7. CMR in mRNA COVID-19 Vaccine-Associated Myocarditis

Since April 2021, increased acute myocarditis cases have been reported in conjunction with the COVID-19 vaccinations, particularly among adolescents [86,87,88,89,90,91,92,93]. The pathogenesis of mRNA COVID-19 vaccine-associated transient myocarditis is unknown, but an antibody-mediated mechanism is speculated. However, Muthukumar et al. [94] explored the SARS-CoV-2 antibody levels in patients with acute myocarditis and failed to prove the hypothesis of antibody-mediated myocardial injury. The three main mechanisms by which COVID-19 mRNA vaccines might induce hyperimmunity are mRNA immune reactivity, antibodies to SARS-CoV-2 spike glycoproteins cross-reacting with myocardial contractile proteins, and hormonal differences [95]. Alternatively, the lipid nanoparticle sheath, a common structural component of m-RNA vaccine platforms, could be implicated in the pathogenesis of vaccine-induced myocarditis [96].

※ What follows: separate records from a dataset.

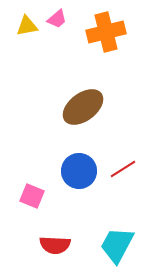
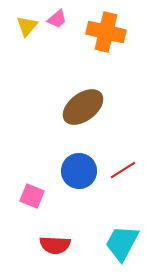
yellow triangle: rotated 40 degrees counterclockwise
orange cross: rotated 27 degrees clockwise
red line: moved 1 px down
cyan trapezoid: moved 5 px right, 2 px up
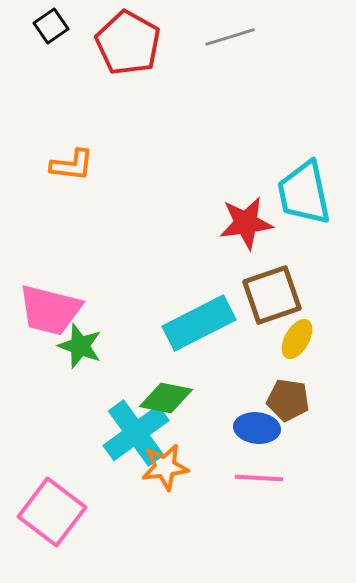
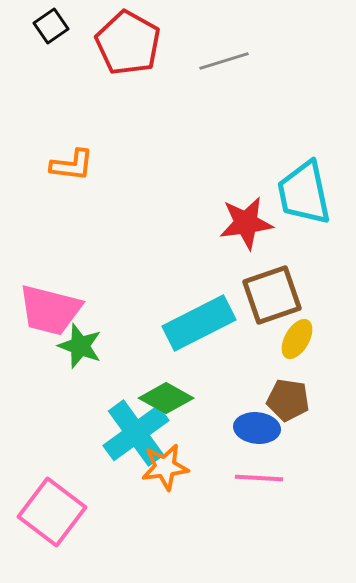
gray line: moved 6 px left, 24 px down
green diamond: rotated 18 degrees clockwise
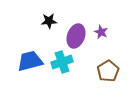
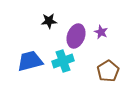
cyan cross: moved 1 px right, 1 px up
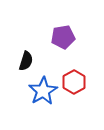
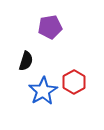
purple pentagon: moved 13 px left, 10 px up
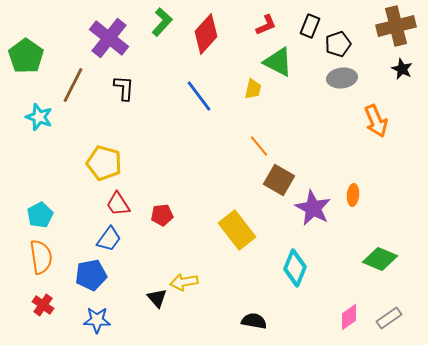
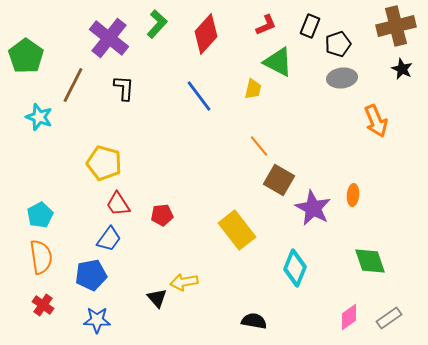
green L-shape: moved 5 px left, 2 px down
green diamond: moved 10 px left, 2 px down; rotated 48 degrees clockwise
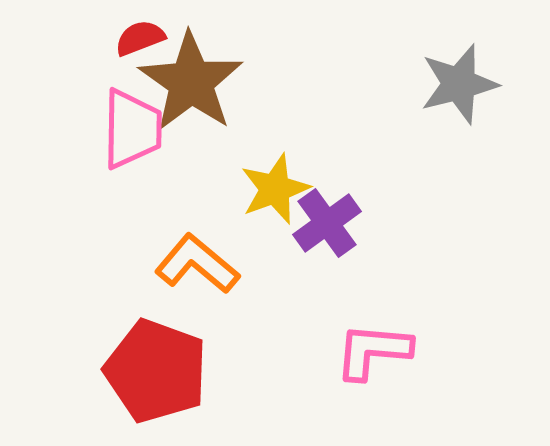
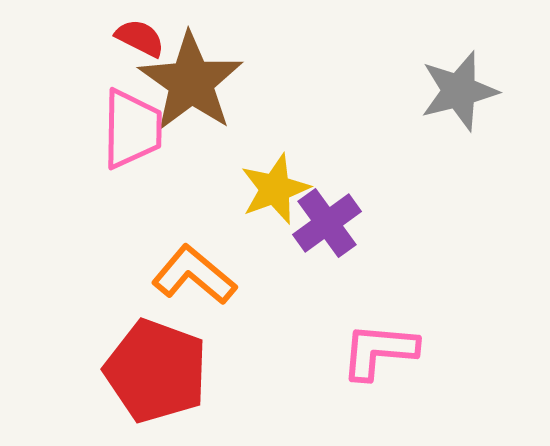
red semicircle: rotated 48 degrees clockwise
gray star: moved 7 px down
orange L-shape: moved 3 px left, 11 px down
pink L-shape: moved 6 px right
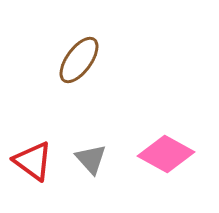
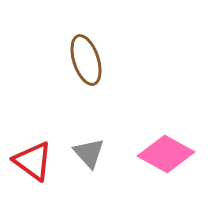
brown ellipse: moved 7 px right; rotated 54 degrees counterclockwise
gray triangle: moved 2 px left, 6 px up
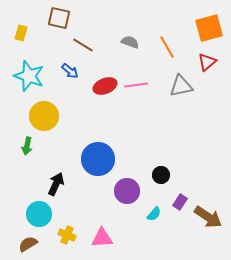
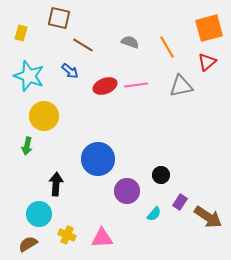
black arrow: rotated 20 degrees counterclockwise
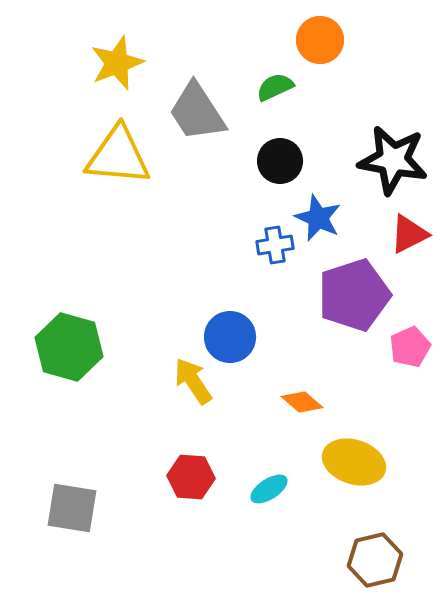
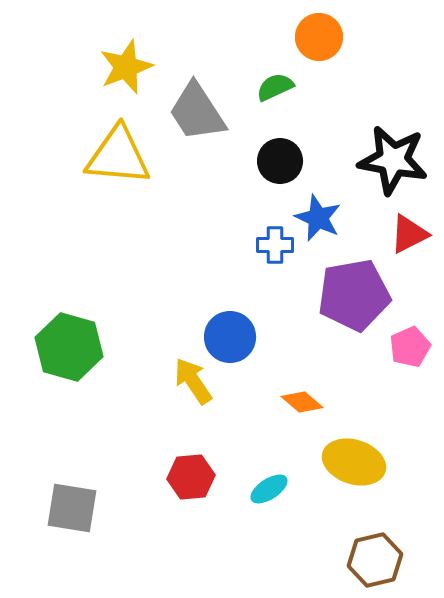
orange circle: moved 1 px left, 3 px up
yellow star: moved 9 px right, 4 px down
blue cross: rotated 9 degrees clockwise
purple pentagon: rotated 8 degrees clockwise
red hexagon: rotated 9 degrees counterclockwise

The published reports suggest myocardial Inflammation in many mRNA vaccine-associated myocarditis patients where CMR was abnormal as defined by the 2018 revised LLC criteria. The available studies indicate mild clinical symptoms and rapid resolution of myocarditis after mRNA vaccination. CMR showed LGE was common in these patients (94% had LGE), and normal LV systolic function was usual by an echocardiogram (92% had normal systolic function by echocardiogram) [88]. In this cohort, the pattern of LGE was largely subepicardial or mid-myocardial. In the short-term follow-up, all patients with vaccine-associated myocarditis reported in the cohort were asymptomatic with no adverse events. In another study of 69 patients with COVID-19 vaccine-associated myocarditis, most patients had normal LV systolic function with mild LV dysfunction noted in 14% (9 patients) [87]. In this study, most patients (88%) had myocardial edema and LGE. All of these patients with LGE had involvement in the subepicardial layer of the lateral and inferior wall of the LV [87]. The distribution of LGE in a 16-year-old male is shown in Figure 10. The long-term impact of LGE found by CMR in the setting of normal LV function by echocardiogram remains unknown and needs to be followed with repeat CMR in 6 to 12 months.

Figure 10

A 16-year-old-male with mRNA COVID-19 vaccine-associated myocarditis. (A) subepicardial LGE (white arrow); (B) subepicardial LGE (white arrow); (C) early gadolinium enhancement (EGE) (white arrow); and (D) shows enhanced T2 signal (white arrow).

8. Conclusions

Polymerase chain reaction testing revealed a broad spectrum of viruses, including rhinovirus, influenza A/B, respiratory syncytial virus, coronavirus, adenovirus, coxsackie B5 virus, enterovirus, and parainfluenza virus in children with myocarditis in the pre-COVID-19 era [97]. In the last decade, the etiology of myocarditis has shifted dramatically, with parvovirus B19 and HHV6 replacing cases due to enterovirus and adenovirus. In the current era, the ongoing COVID-19 pandemic and the increasing number of myocarditis related to SARS-CoV-2 infection might bring about yet another etiological shift. Recently, CMR has emerged as an essential test because of its noninvasive nature, high sensitivity, and ability to comprehensively evaluate the myocardial function, structure, and tissue characterization. However, CMR findings and LGE extension can be a dynamic process and time-dependent in the acute phase of acute myocarditis. Per the consensus statement by the Society for Cardiovascular Magnetic Resonance [34], parametric CMR T1 and T2 imaging were superior to LGE in diagnosing and prognosis of acute myocarditis in adults. However, there is a need for external validation of CMR parametric parameters in children. The present review identified a crucial need for more in-depth information on CMR parametric imaging parameters to accurately diagnose and manage myocarditis in children and predict adverse long-term outcomes in patients with suspected acute myocarditis.